Every other judgement like luck and missed chances are subjective and not things to be concerned with.
There is subjectivity in everything.
If a player makes runs over a time, he is skillfull and good and suitable for my team. Your team might comprise of totally skillfull players who cant make runs due to badluck like maybe Graeme Hick :p
Hick couldn't make runs because, for most of his Test-career, he wasn't good enough, not due to bad luck.
 

ReallyCrazy

Banned
Richard said:
Yes, but robotic bowling and fielding doesn't happen.
Assumptions of robotic catching and Umpiring are the best ways to assess a batsman's skill, for the reason that they are very different and have far, far less variable than bowling and batting.
I agree with you that robotic bowling and fielding does not happen. Robotic catching and umpiring does not happen either (this is inhuman too) and should not be assumed. That's what makes cricket what it is.

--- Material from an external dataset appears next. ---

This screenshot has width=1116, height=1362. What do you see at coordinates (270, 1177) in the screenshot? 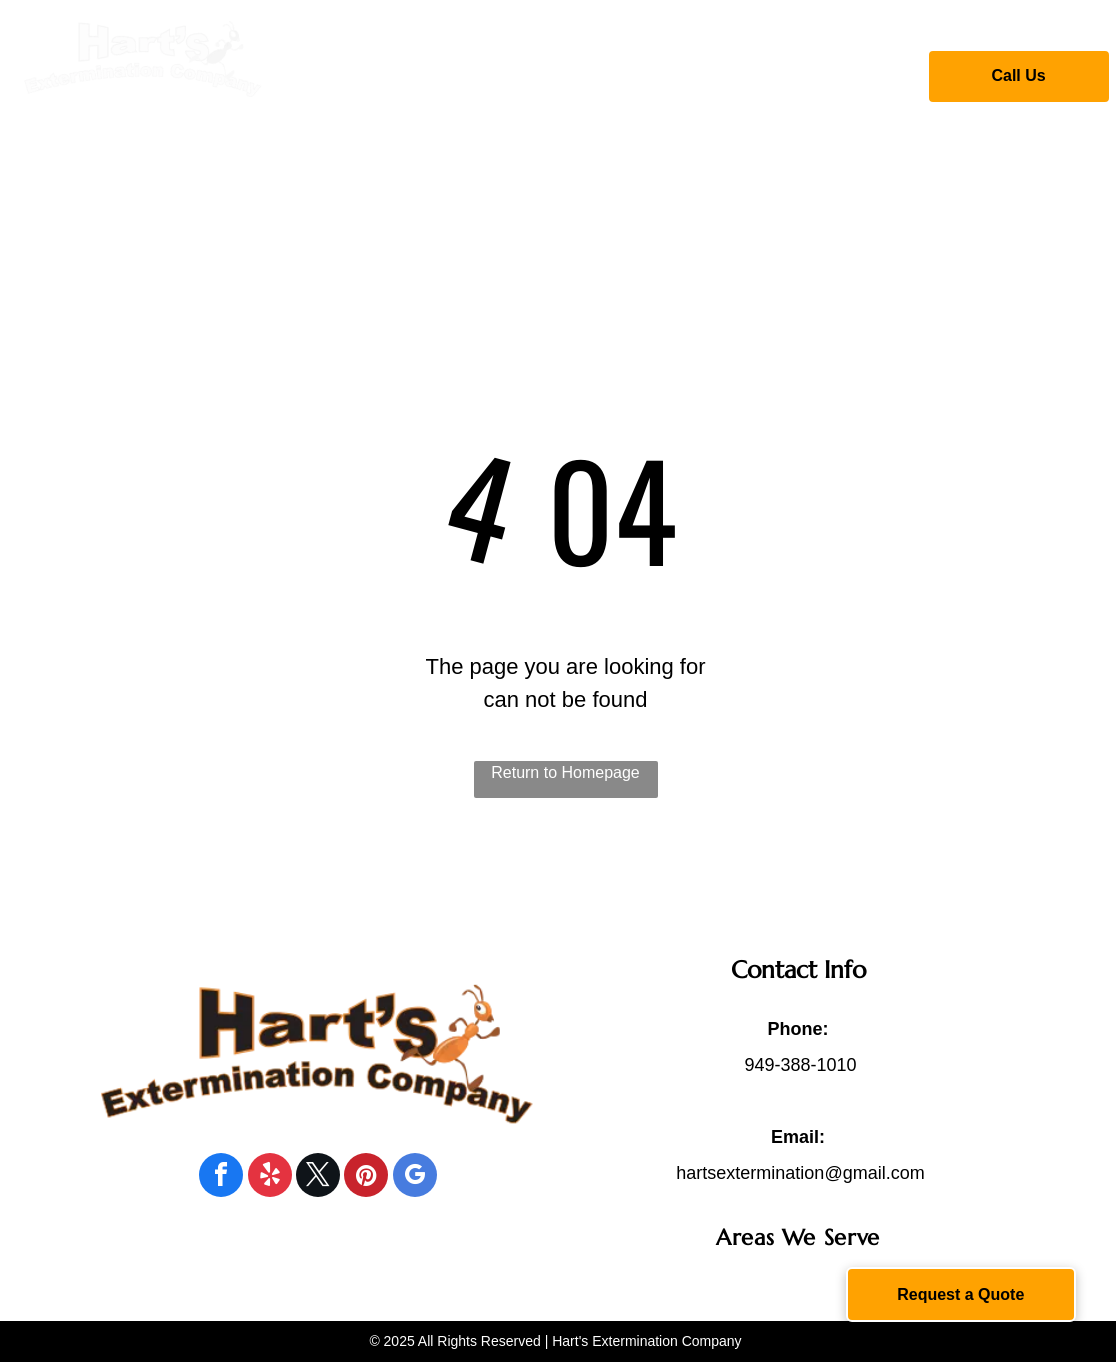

If sehwag lives by the sword (bats aggressively), he will more times than not die by the sword (get out playing an aggressive shot). That is his game. He is different from most batters in that, he will take a lot more chances and sometimes it pays off and other times, it does not. If it has paid off more times than not, then all credit to him. Even, in business, it is well known concept that the riskier the investment, the better the interest rates are going to be.

This is the same for a bowler like McGrath. He keeps bowling a nagging line outside offstump. He waits for the batter to make a mistake. Some may call it bland bowling but he's a very intelligent bowler and deserves all his wickets.
 

Richard

Cricket Web Staff Member
ReallyCrazy said:
I agree with you that robotic bowling and fielding does not happen. Robotic catching and umpiring does not happen either (this is inhuman too) and should not be assumed. That's what makes cricket what it is.

If sehwag lives by the sword (bats aggressively), he will more times than not die by the sword (get out playing an aggressive shot). That is his game. He is different from most batters in that, he will take a lot more chances and sometimes it pays off and other times, it does not. If it has paid off more times than not, then all credit to him. Even, in business, it is well known concept that the riskier the investment, the better the interest rates are going to be.

This is the same for a bowler like McGrath. He keeps bowling a nagging line outside offstump. He waits for the batter to make a mistake. Some may call it bland bowling but he's a very intelligent bowler and deserves all his wickets.
Both are MOOs, and I'll leave it to say you think Sehwag and McGrath deserve whatever they have against their names and I think there's more to it than that.
 

Pratters

Cricket, Lovely Cricket
Richard said:
Yes - the runs he makes - not simply the runs he has against his name. It is scoring runs - earning runs - don't you see? - that makes a batsman.

There is subjectivity in everything.
There isnt subjectivity in the runs against the name of a batsman.

If a player drops a batsman, and then he goes on to make a century, does that mean the batsman has not earned the runs?

Making runs has a bit of luck but it cant be credited to luck like you are doing in case of Sehwag. That is great injustice to his efforts as a player.

There are people who will give a chance and then eventually give another chance. Making most of the luck is also some thing many players cant do.

And show me how Sehwag was completely lucky in the last 5 centuries he made..... and the runs were undeserved..
 

Pratters

Cricket, Lovely Cricket
Richard said:
No, but there is bias and skew.
Which is not enough to proclaim averages are totally unrepresentative of a player's ability like you are doing in the case of Sehwag!
 

Richard

Cricket Web Staff Member
I've not claimed they are totally unrepresentative (Sehwag-the-opener's average up to 2003\04 was a very good illustration of him - good at home, not brilliant away).
However, since the Border-Gavaskar in Australia Sehwag's scorebook average has been a very poor representation of his play.